For the past 70 to 80 years, we’ve done our dead-level best to make Christianity look polished and slick. When you ask the average church-goer how life is, the standard response is, “NO problems here, we’re good.”
We have preachers who “look” like they have everything figured out. Their families are perfect; no struggles or problems, so, therefore, it’s tough to approach leaders and talk about our everyday problems. So, instead of following the mandate of James 5:16, we build a wall of isolation in the attempts to be perceived as having it all figured out.
This is why we are seeing 50 percent of Christian marriage falling apart because we don’t have real community. We don’t have a safe place to sit down and talk through our struggles and problems. We don’t have a place to get real answers.
Let’s be honest. When someone asks ‘How are you doing?’ If someone actually starts to unpack the messy, we get a little freaked out, and we want our cell phone to ring, so we can avoid the actual conversation. Because we don’t actually want to get involved, we just want to have the perception of being involved.
My friends, there would be so much freedom if we as Christians just followed this one verse.
“Therefore, confess your sins to one another and pray for one another, that you may be healed. The prayer of a righteous person has great power as it is working” (James 5:16).
I need you to see what just got unpacked there. James did not say confess and gossip to one another. He said confess and PRAY FOR one another!
If Christians would just take the time to actually care about one another, we just might see a body of people who could shake the planet for the mission of the Gospel.

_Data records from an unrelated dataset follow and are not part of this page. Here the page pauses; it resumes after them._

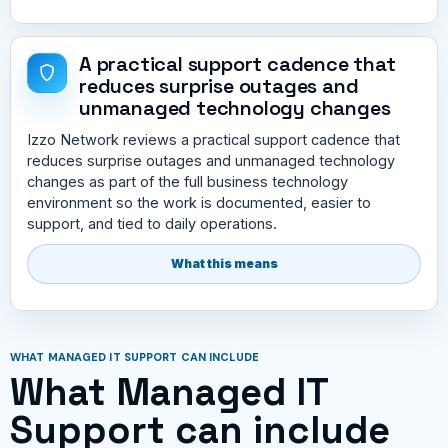
A practical support cadence that
reduces surprise outages and
unmanaged technology changes
Izzo Network reviews a practical support cadence that
reduces surprise outages and unmanaged technology
changes as part of the full business technology
environment so the work is documented, easier to
support, and tied to daily operations.
What this means
WHAT MANAGED IT SUPPORT CAN INCLUDE
What Managed IT
Support can include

If we had a group of people who understood we were all flawed, but in Christ we were by no means failures, it just might generate a revival in the church.
What we need are people in the church who want to see others succeed in Christ. We don’t need to pile drive one another into the pavement. We need to encourage each other to find Christ as our perfect Savior, who has already rescued and redeemed us from the horridness of sin and self, and simply rest in His finished work that he did on the cross on our behalf.
I think we are so close to seeing this in the American church world. And I think that’s going to happen because of persecution. If you look at the church in Middle Eastern and European countries, this is what’s happening, and as a result, the church is growing. We are seeing authentic communities of Gospel-centered faith that are activated for the cause and mission of Jesus Christ. These people are not star struck by some preacher. They are not building a castle. They are focused on seeing the Kingdom of God built.
“The Spirit himself bears witness with our spirit that we are children of God, and if children, then heirs—heirs of God and fellow heirs with Christ, provided we suffer with him in order that we may also be glorified with him” (Rom. 8:16-17).
When people suffer for the cause of the Gospel, their mindset changes. It’s no longer how they can advance their agenda, get ahead, or tear one another down. Rather, they look for ways to advance the Kingdom, win souls for Christ and sacrifice for each other.
I think that if a bulk of people in the American church would adopt this mindset we would see a complete transformation and a spirit-filled revival.